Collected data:
- Opening Delimiter -
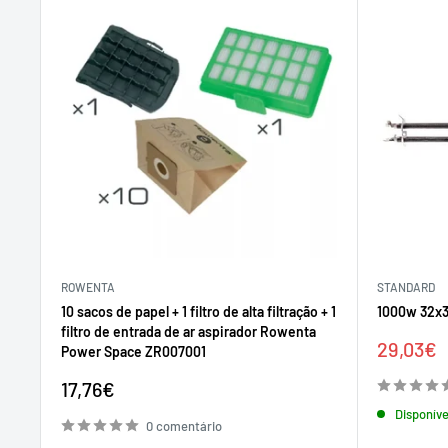
ROWENTA
STANDARD
10 sacos de papel + 1 filtro de alta filtração + 1
1000w 32x
filtro de entrada de ar aspirador Rowenta
Preço
29,03€
Power Space ZR007001
de
Preço
venda
17,76€
de
Disponíve
venda
0 comentário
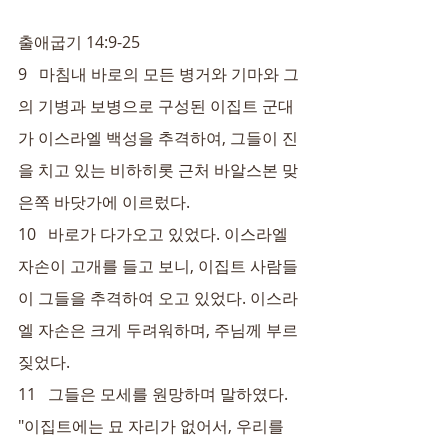
출애굽기 14:9-25
9   마침내 바로의 모든 병거와 기마와 그
의 기병과 보병으로 구성된 이집트 군대
가 이스라엘 백성을 추격하여, 그들이 진
을 치고 있는 비하히롯 근처 바알스본 맞
은쪽 바닷가에 이르렀다.
10   바로가 다가오고 있었다. 이스라엘 
자손이 고개를 들고 보니, 이집트 사람들
이 그들을 추격하여 오고 있었다. 이스라
엘 자손은 크게 두려워하며, 주님께 부르
짖었다.
11   그들은 모세를 원망하며 말하였다. 
"이집트에는 묘 자리가 없어서, 우리를 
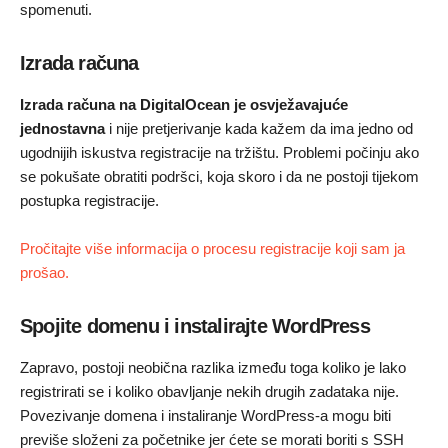
spomenuti.
Izrada računa
Izrada računa na DigitalOcean je osvježavajuće
jednostavna
i nije pretjerivanje kada kažem da ima jedno od
ugodnijih iskustva registracije na tržištu. Problemi počinju ako
se pokušate obratiti podršci, koja skoro i da ne postoji tijekom
postupka registracije.
Pročitajte više informacija o procesu registracije koji sam ja
prošao.
Spojite domenu i instalirajte WordPress
Zapravo, postoji neobična razlika između toga koliko je lako
registrirati se i koliko obavljanje nekih drugih zadataka nije.
Povezivanje domena i instaliranje WordPress-a mogu biti
previše složeni za početnike jer ćete se morati boriti s SSH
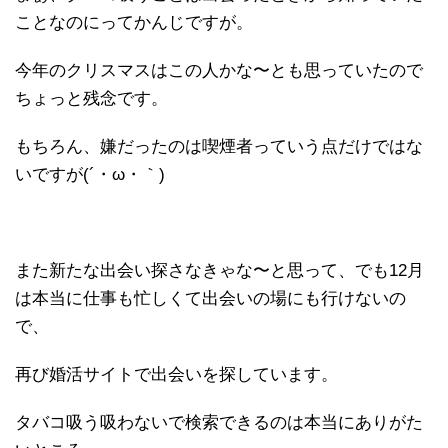
ことなのにってかんじですが。
今年のクリスマスはこの人かな〜とも思っていたので
ちょっと残念です。
もちろん、嫌だったのは喫煙者っていう点だけではな
いですが(´・ω・｀)
また新たな出会い探さなきゃな〜と思って、でも12月
は本当に仕事も忙しくて出会いの場にも行けないの
で、
再び婚活サイトで出会いを探しています。
タバコ吸う吸わないで検索できるのは本当にありがた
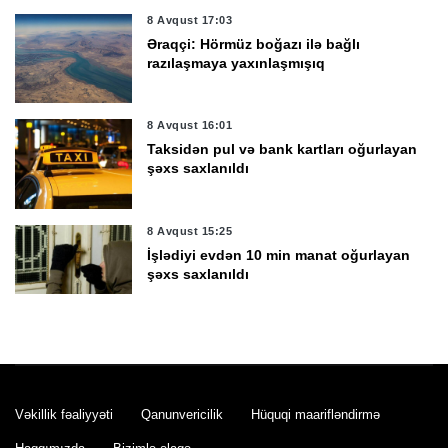
8 Avqust 17:03
Əraqçi: Hörmüz boğazı ilə bağlı
razılaşmaya yaxınlaşmışıq
8 Avqust 16:01
Taksidən pul və bank kartları oğurlayan
şəxs saxlanıldı
8 Avqust 15:25
İşlədiyi evdən 10 min manat oğurlayan
şəxs saxlanıldı
8 Avqust 15:03
Hikmət Hacıyev: Prezident İlham Əliyev
müharibəni qazandı, eyni zamanda
sülhü də qazandı -
VİDEO
Vəkillik fəaliyyəti
Qanunvericilik
Hüquqi maarifləndirmə
8 Avqust 14:57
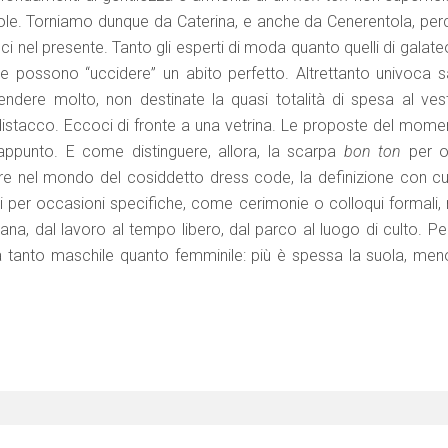
iole. Torniamo dunque da Caterina, e anche da Cenerentola, per
 nel presente. Tanto gli esperti di moda quanto quelli di galate
e possono “uccidere” un abito perfetto. Altrettanto univoca s
pendere molto, non destinate la quasi totalità di spesa al vest
 distacco. Eccoci di fronte a una vetrina. Le proposte del mome
 appunto. E come distinguere, allora, la scarpa
bon ton
per o
re nel mondo del cosiddetto dress code, la definizione con cui
ti per occasioni specifiche, come cerimonie o colloqui formali,
ana, dal lavoro al tempo libero, dal parco al luogo di culto. Pe
 tanto maschile quanto femminile: più è spessa la suola, men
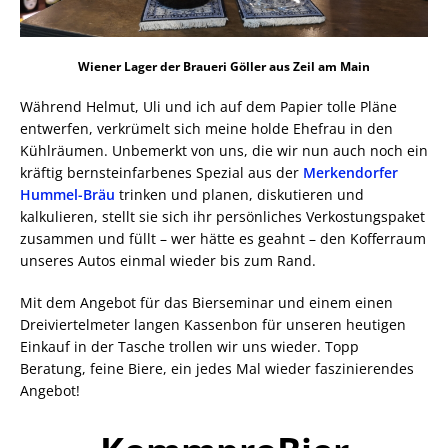
Wiener Lager der Braueri Göller aus Zeil am Main
Während Helmut, Uli und ich auf dem Papier tolle Pläne
entwerfen, verkrümelt sich meine holde Ehefrau in den
Kühlräumen. Unbemerkt von uns, die wir nun auch noch ein
kräftig bernsteinfarbenes Spezial aus der
Merkendorfer
Hummel-Bräu
trinken und planen, diskutieren und
kalkulieren, stellt sie sich ihr persönliches Verkostungspaket
zusammen und füllt – wer hätte es geahnt – den Kofferraum
unseres Autos einmal wieder bis zum Rand.
Mit dem Angebot für das Bierseminar und einem einen
Dreiviertelmeter langen Kassenbon für unseren heutigen
Einkauf in der Tasche trollen wir uns wieder. Topp
Beratung, feine Biere, ein jedes Mal wieder faszinierendes
Angebot!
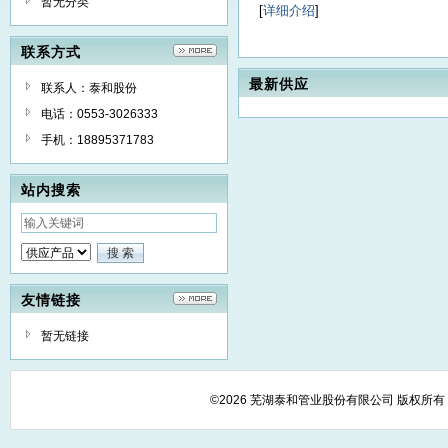
暂无分类
[
详细介绍
]
联系方式
最新供应
联系人：泰和股份
电话：0553-3026333
手机：18895371783
站内搜索
友情链接
暂无链接
©2026 芜湖泰和管业股份有限公司 版权所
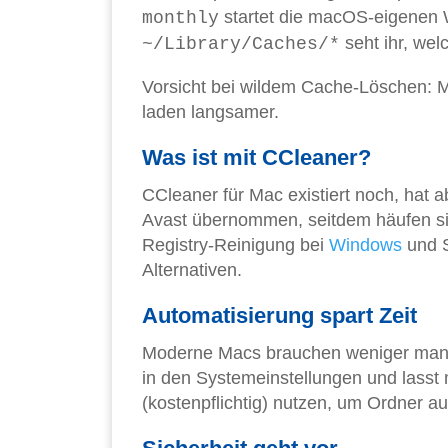
startet die macOS-eigenen 
monthly
seht ihr, we
~/Library/Caches/*
Vorsicht bei wildem Cache-Löschen:
laden langsamer.
Was ist mit CCleaner?
CCleaner für Mac existiert noch, hat 
Avast übernommen, seitdem häufen sic
Registry-Reinigung bei
Windows
und S
Alternativen.
Automatisierung spart Zeit
Moderne Macs brauchen weniger manuel
in den Systemeinstellungen und lasst
(kostenpflichtig) nutzen, um Ordner a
- Closing Delimiter -
- [EXERCISE INSTRUCTIONS]: An exact copy of the records above is needed, free of pictures.

- [RESULT OF THE EXERCISE]:
ROWENTA
STANDARD
10 sacos de papel + 1 filtro de alta filtração + 1
1000w 32x
filtro de entrada de ar aspirador Rowenta
Preço
29,03€
Power Space ZR007001
de
Preço
venda
17,76€
de
Disponíve
venda
0 comentário
출애굽기 14:9-25
9   마침내 바로의 모든 병거와 기마와 그
의 기병과 보병으로 구성된 이집트 군대
가 이스라엘 백성을 추격하여, 그들이 진
을 치고 있는 비하히롯 근처 바알스본 맞
은쪽 바닷가에 이르렀다.
10   바로가 다가오고 있었다. 이스라엘 
자손이 고개를 들고 보니, 이집트 사람들
이 그들을 추격하여 오고 있었다. 이스라
엘 자손은 크게 두려워하며, 주님께 부르
짖었다.
11   그들은 모세를 원망하며 말하였다. 
"이집트에는 묘 자리가 없어서, 우리를 
spomenuti.
Izrada računa
Izrada računa na DigitalOcean je osvježavajuće
jednostavna
i nije pretjerivanje kada kažem da ima jedno od
ugodnijih iskustva registracije na tržištu. Problemi počinju ako
se pokušate obratiti podršci, koja skoro i da ne postoji tijekom
postupka registracije.
Pročitajte više informacija o procesu registracije koji sam ja
prošao.
Spojite domenu i instalirajte WordPress
Zapravo, postoji neobična razlika između toga koliko je lako
registrirati se i koliko obavljanje nekih drugih zadataka nije.
Povezivanje domena i instaliranje WordPress-a mogu biti
previše složeni za početnike jer ćete se morati boriti s SSH
ことなのにってかんじですが。
今年のクリスマスはこの人かな〜とも思っていたので
ちょっと残念です。
もちろん、嫌だったのは喫煙者っていう点だけではな
いですが(´・ω・｀)
また新たな出会い探さなきゃな〜と思って、でも12月
は本当に仕事も忙しくて出会いの場にも行けないの
で、
再び婚活サイトで出会いを探しています。
タバコ吸う吸わないで検索できるのは本当にありがた
8 Avqust 17:03
Əraqçi: Hörmüz boğazı ilə bağlı
razılaşmaya yaxınlaşmışıq
8 Avqust 16:01
Taksidən pul və bank kartları oğurlayan
şəxs saxlanıldı
8 Avqust 15:25
İşlədiyi evdən 10 min manat oğurlayan
şəxs saxlanıldı
8 Avqust 15:03
Hikmət Hacıyev: Prezident İlham Əliyev
müharibəni qazandı, eyni zamanda
sülhü də qazandı -
VİDEO
Vəkillik fəaliyyəti
Qanunvericilik
Hüquqi maarifləndirmə
8 Avqust 14:57
iole. Torniamo dunque da Caterina, e anche da Cenerentola, per
 nel presente. Tanto gli esperti di moda quanto quelli di galate
e possono “uccidere” un abito perfetto. Altrettanto univoca s
pendere molto, non destinate la quasi totalità di spesa al vest
 distacco. Eccoci di fronte a una vetrina. Le proposte del mome
 appunto. E come distinguere, allora, la scarpa
bon ton
per o
re nel mondo del cosiddetto dress code, la definizione con cui
ti per occasioni specifiche, come cerimonie o colloqui formali,
ana, dal lavoro al tempo libero, dal parco al luogo di culto. Pe
 tanto maschile quanto femminile: più è spessa la suola, men
Wiener Lager der Braueri Göller aus Zeil am Main
Während Helmut, Uli und ich auf dem Papier tolle Pläne
entwerfen, verkrümelt sich meine holde Ehefrau in den
Kühlräumen. Unbemerkt von uns, die wir nun auch noch ein
kräftig bernsteinfarbenes Spezial aus der
Merkendorfer
Hummel-Bräu
trinken und planen, diskutieren und
kalkulieren, stellt sie sich ihr persönliches Verkostungspaket
zusammen und füllt – wer hätte es geahnt – den Kofferraum
unseres Autos einmal wieder bis zum Rand.
Mit dem Angebot für das Bierseminar und einem einen
Dreiviertelmeter langen Kassenbon für unseren heutigen
Einkauf in der Tasche trollen wir uns wieder. Topp
Beratung, feine Biere, ein jedes Mal wieder faszinierendes
Angebot!
暂无分类
[
详细介绍
]
联系方式
最新供应
联系人：泰和股份
电话：0553-3026333
手机：18895371783
站内搜索
友情链接
暂无链接
©2026 芜湖泰和管业股份有限公司 版权所
startet die macOS-eigenen 
monthly
seht ihr, we
~/Library/Caches/*
Vorsicht bei wildem Cache-Löschen:
laden langsamer.
Was ist mit CCleaner?
CCleaner für Mac existiert noch, hat 
Avast übernommen, seitdem häufen sic
Registry-Reinigung bei
Windows
und S
Alternativen.
Automatisierung spart Zeit
Moderne Macs brauchen weniger manuel
in den Systemeinstellungen und lasst
(kostenpflichtig) nutzen, um Ordner a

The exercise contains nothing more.